Jose Clemente Orozco es reconocido como uno de los más grandes exponentes del muralismo mexicano, movimiento artístico que surgió en la década de 1920 en México, después de la Revolución Mexicana, como un arte nacional que reflejara la historia y la cultura del país. De acuerdo con documentos conservados en el archivo de la Universidad de Guadalajara, fue considerado el gran genio de la pintura revolucionaria, destacado por su libertad creativa y la fuerza poética de su obra. En un artículo publicado en la revista El Nacional, se menciona que su arte se caracterizaba por la espontaneidad y lo inesperado, elementos que definieron su estilo único y profundamente expresivo.

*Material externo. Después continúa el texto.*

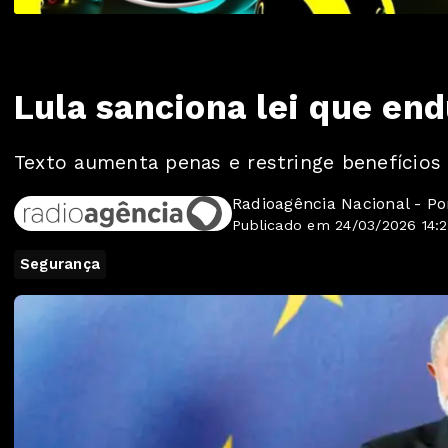
Lula sanciona lei que en
Texto aumenta penas e restringe benefícios
Radioagência Nacional - P
Publicado em 24/03/2026 14:2
Segurança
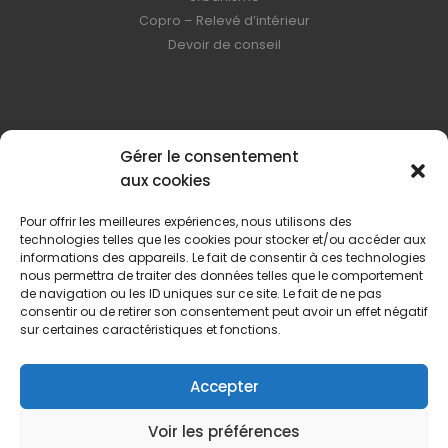
Copro – Relevé d’intérieur
Devoir de conseil
Horaires d'ouvertures
Gérer le consentement
aux cookies
Lundi – Jeudi | 8:00 – 17:00
Pour offrir les meilleures expériences, nous utilisons des
Vendredi | 8h00 – 12h00 (uniquement sur rendez-vous)
technologies telles que les cookies pour stocker et/ou accéder aux
informations des appareils. Le fait de consentir à ces technologies
nous permettra de traiter des données telles que le comportement
Samedi - Dimanche | Fermé
de navigation ou les ID uniques sur ce site. Le fait de ne pas
consentir ou de retirer son consentement peut avoir un effet négatif
sur certaines caractéristiques et fonctions.
Accepter
Voir les préférences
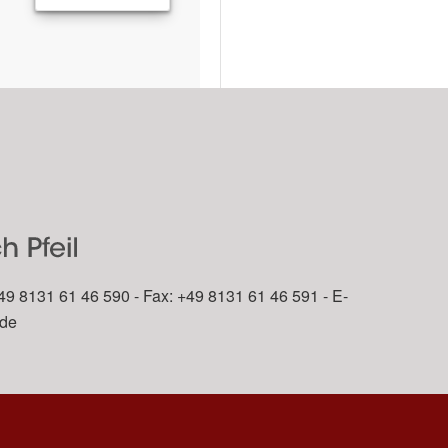
49 8131 61 46 590 - Fax: +49 8131 61 46 591 - E-
.de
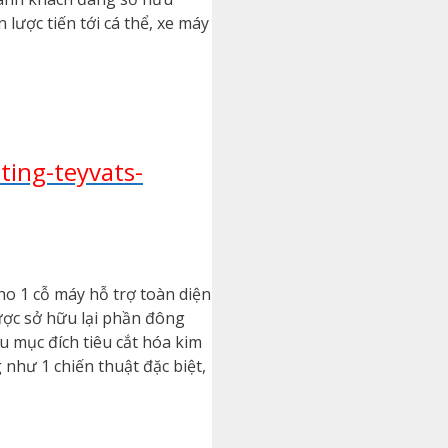
 lược tiến tới cá thể, xe máy
ting-teyvats-
o 1 cỗ máy hỗ trợ toàn diện
ược sở hữu lại phần đông
u mục đích tiêu cắt hóa kim
 như 1 chiến thuật đặc biệt,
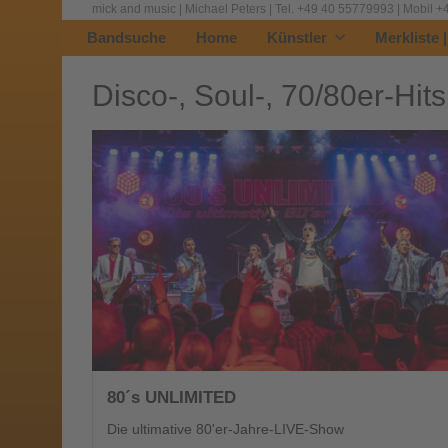
mick and music | Michael Peters | Tel. +49 40 55779993 | Mobil
Bandsuche
Home
Künstler
Merkliste 
Disco-, Soul-, 70/80er-Hits
80´s UNLIMITED
Die ultimative 80'er-Jahre-LIVE-Show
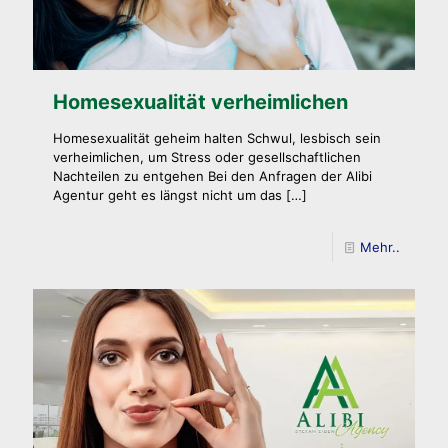
Homesexualität verheimlichen
Homesexualität geheim halten Schwul, lesbisch sein
verheimlichen, um Stress oder gesellschaftlichen
Nachteilen zu entgehen Bei den Anfragen der Alibi
Agentur geht es längst nicht um das
[…]
Mehr..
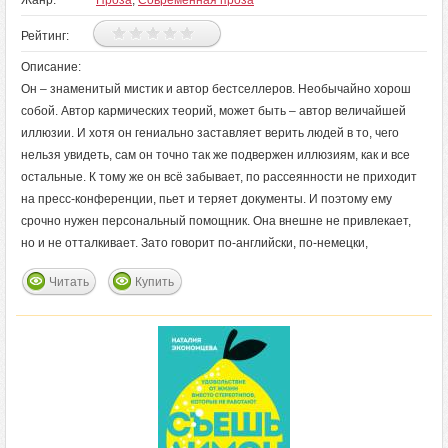
Жанр:
Проза
,
Современная проза
Рейтинг:
Описание:
Он – знаменитый мистик и автор бестселлеров. Необычайно хорош
собой. Автор кармических теорий, может быть – автор величайшей
иллюзии. И хотя он гениально заставляет верить людей в то, чего
нельзя увидеть, сам он точно так же подвержен иллюзиям, как и все
остальные. К тому же он всё забывает, по рассеянности не приходит
на пресс-конференции, пьет и теряет документы. И поэтому ему
срочно нужен персональный помощник. Она внешне не привлекает,
но и не отталкивает. Зато говорит по-английски, по-немецки,
Читать
Купить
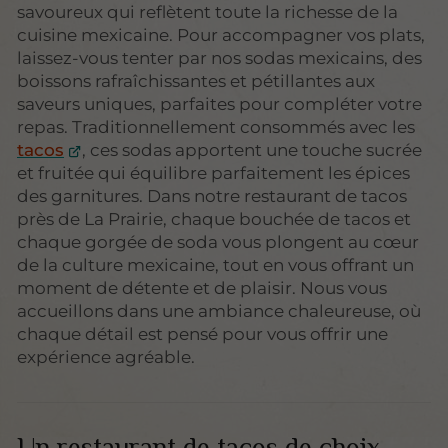
savoureux qui reflètent toute la richesse de la
cuisine mexicaine. Pour accompagner vos plats,
laissez-vous tenter par nos sodas mexicains, des
boissons rafraîchissantes et pétillantes aux
saveurs uniques, parfaites pour compléter votre
repas. Traditionnellement consommés avec les
tacos
, ces sodas apportent une touche sucrée
et fruitée qui équilibre parfaitement les épices
des garnitures. Dans notre restaurant de tacos
près de La Prairie, chaque bouchée de tacos et
chaque gorgée de soda vous plongent au cœur
de la culture mexicaine, tout en vous offrant un
moment de détente et de plaisir. Nous vous
accueillons dans une ambiance chaleureuse, où
chaque détail est pensé pour vous offrir une
expérience agréable.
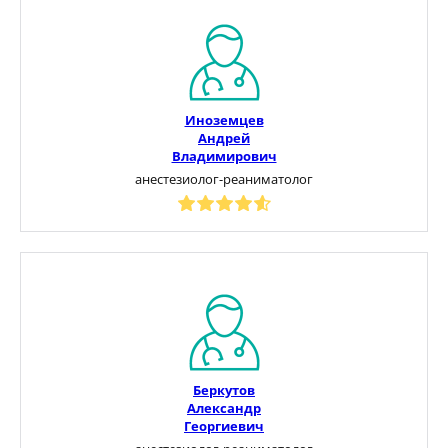
Иноземцев
Андрей
Владимирович
анестезиолог-реаниматолог
Беркутов
Александр
Георгиевич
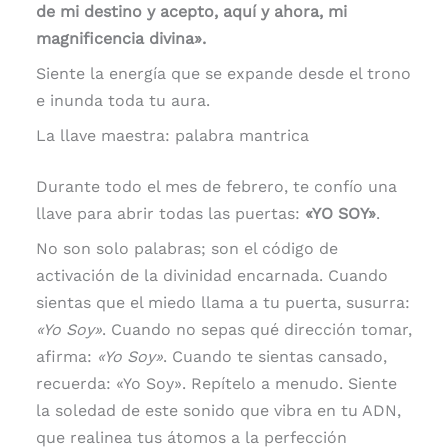
de mi destino y acepto, aquí y ahora, mi
magnificencia divina».
Siente la energía que se expande desde el trono
e inunda toda tu aura.
La llave maestra: palabra mantrica
Durante todo el mes de febrero, te confío una
llave para abrir todas las puertas:
«YO SOY»
.
No son solo palabras; son el código de
activación de la divinidad encarnada. Cuando
sientas que el miedo llama a tu puerta, susurra:
«Yo Soy»
. Cuando no sepas qué dirección tomar,
afirma:
«Yo Soy»
. Cuando te sientas cansado,
recuerda: «Yo Soy». Repítelo a menudo. Siente
la soledad de este sonido que vibra en tu ADN,
que realinea tus átomos a la perfección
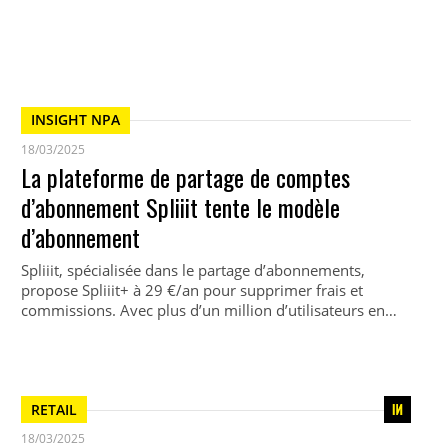
INSIGHT NPA
18/03/2025
La plateforme de partage de comptes
d’abonnement Spliiit tente le modèle
d’abonnement
Spliiit, spécialisée dans le partage d’abonnements,
propose Spliiit+ à 29 €/an pour supprimer frais et
commissions. Avec plus d’un million d’utilisateurs en…
RETAIL
18/03/2025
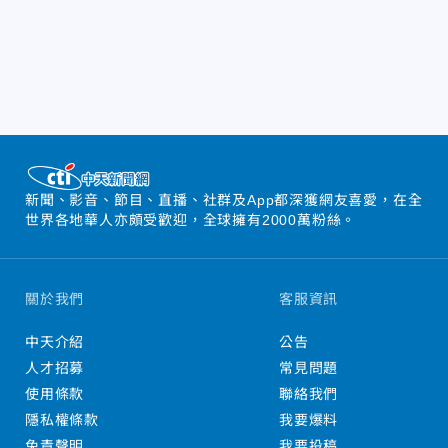
新聞、影音、節目、直播、社群及App都深獲網友喜愛，在全
世界各地華人亦頗受歡迎，全球擁有2000萬粉絲。
關於我們
客服資訊
中天介紹
公告
人才招募
常見問題
使用條款
聯絡我們
隱私權條款
我要爆料
免責聲明
我要投稿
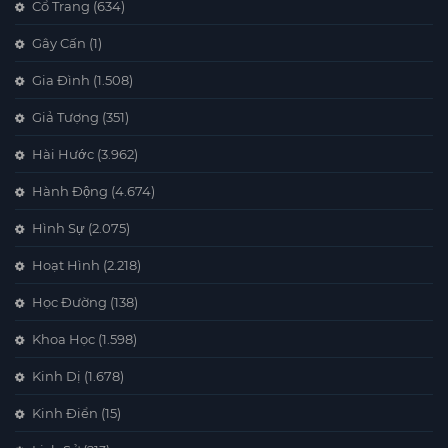
Cổ Trang
(634)
Gây Cấn
(1)
Gia Đình
(1.508)
Giả Tượng
(351)
Hài Hước
(3.962)
Hành Động
(4.674)
Hình Sự
(2.075)
Hoạt Hình
(2.218)
Học Đường
(138)
Khoa Học
(1.598)
Kinh Dị
(1.678)
Kinh Điển
(15)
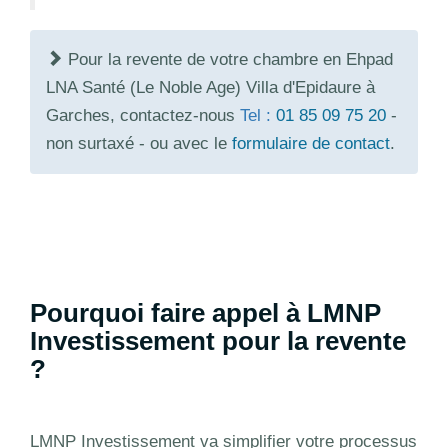
Pour la revente de votre chambre en Ehpad
LNA Santé (Le Noble Age) Villa d'Epidaure à
Garches, contactez-nous
Tel :
01 85 09 75 20
-
non surtaxé - ou avec le
formulaire de contact
.
Pourquoi faire appel à LMNP
Investissement pour la revente
?
LMNP Investissement va simplifier votre processus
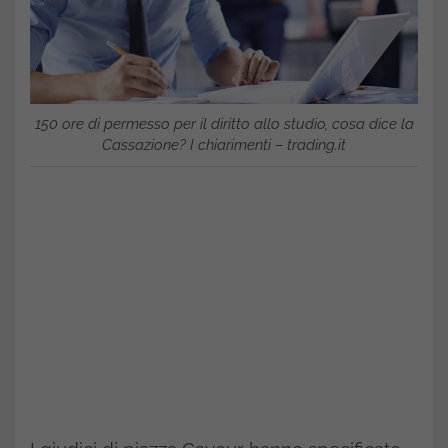
150 ore di permesso per il diritto allo studio, cosa dice la
Cassazione? I chiarimenti – trading.it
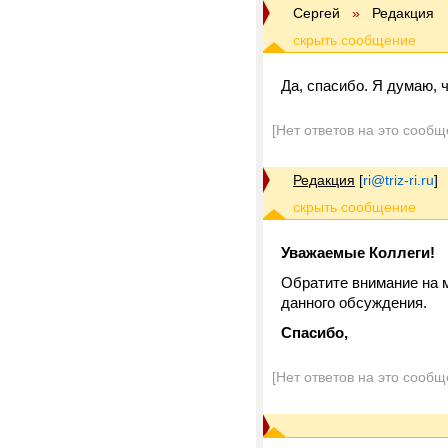
Сергей
»
Редакция
Да, спасибо. Я думаю, ч
[Нет ответов на это сообщ
Редакция
[
ri@triz-ri.ru
]
Уважаемые Коллеги!
Обратите внимание на 
данного обсуждения.
Спасибо,
[Нет ответов на это сообщ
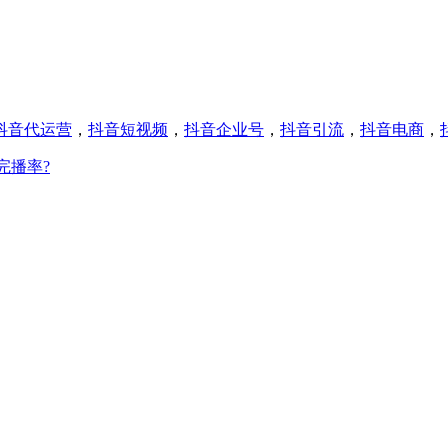
抖音代运营
，
抖音短视频
，
抖音企业号
，
抖音引流
，
抖音电商
，
完播率?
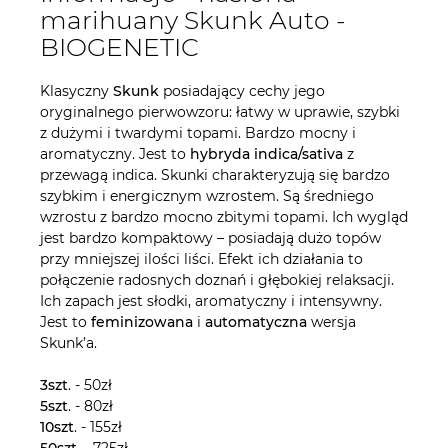
marihuany Skunk Auto -
BIOGENETIC
Klasyczny
Skunk
posiadający cechy jego
oryginalnego pierwowzoru: łatwy w uprawie, szybki
z dużymi i twardymi topami. Bardzo mocny i
aromatyczny. Jest to
hybryda indica/sativa
z
przewagą indica. Skunki charakteryzują się bardzo
szybkim i energicznym wzrostem. Są średniego
wzrostu z bardzo mocno zbitymi topami. Ich wygląd
jest bardzo kompaktowy – posiadają dużo topów
przy mniejszej ilości liści. Efekt ich działania to
połączenie radosnych doznań i głębokiej relaksacji.
Ich zapach jest słodki, aromatyczny i intensywny.
Jest to
feminizowana
i
automatyczna
wersja
Skunk’a.
3szt
. - 50zł
5szt
. - 80zł
10szt
. - 155zł
50szt
. - 725zł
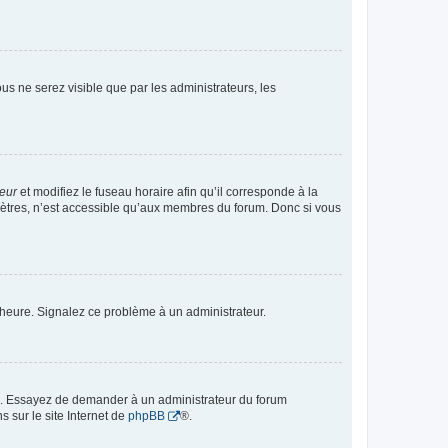
vous ne serez visible que par les administrateurs, les
teur
et modifiez le fuseau horaire afin qu’il corresponde à la
mètres, n’est accessible qu’aux membres du forum. Donc si vous
 l’heure. Signalez ce problème à un administrateur.
ue. Essayez de demander à un administrateur du forum
s sur le site Internet de
phpBB
®.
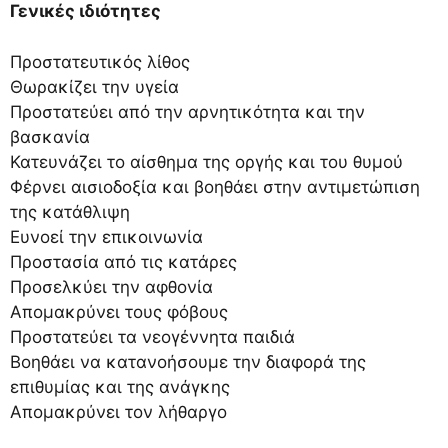
Γενικές ιδιότητες
Προστατευτικός λίθος
Θωρακίζει την υγεία
Προστατεύει από την αρνητικότητα και την
βασκανία
Κατευνάζει το αίσθημα της οργής και του θυμού
Φέρνει αισιοδοξία και βοηθάει στην αντιμετώπιση
της κατάθλιψη
Ευνοεί την επικοινωνία
Προστασία από τις κατάρες
Προσελκύει την αφθονία
Απομακρύνει τους φόβους
Προστατεύει τα νεογέννητα παιδιά
Βοηθάει να κατανοήσουμε την διαφορά της
επιθυμίας και της ανάγκης
Απομακρύνει τον λήθαργο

Orozco, además, sentía una especial fascinación por las cúpulas, estructuras que representan uno de los mayores retos técnicos en la realización de un mural. 

 

Autorretrato. Óleo sobre masonite. Recuperada de la Revista de la Universidad de Guadalajara, 1972.

 

La importancia de Orozco en la Universidad de Guadalajara quedó registrada en diversas publicaciones, entre ellas la Gaceta, órgano informativo de la institución. En su edición de 1990, se destaca que los murales de Orozco convierten al Paraninfo Enrique Díaz de León en un monumento nacional que la Universidad resguarda con orgullo. El paraninfo fue concebido, entonces, como un espacio destinado a conferencias magistrales y actos institucionales. Así lo demuestra una sesión del Consejo Universitario realizada en 1951, en la que se dictó que el recinto se destinará exclusivamente a fines universitarios y que se elaborara un reglamento para proteger los murales, declarándose intocables.  

 

Foto de Constancio Hernández Alvirde acompañado por profesores dentro del paraninfo de la Universidad de Guadalajara, 1939.Fragmentos de los murales, recuperados de Gaceta Universitaria, 1984.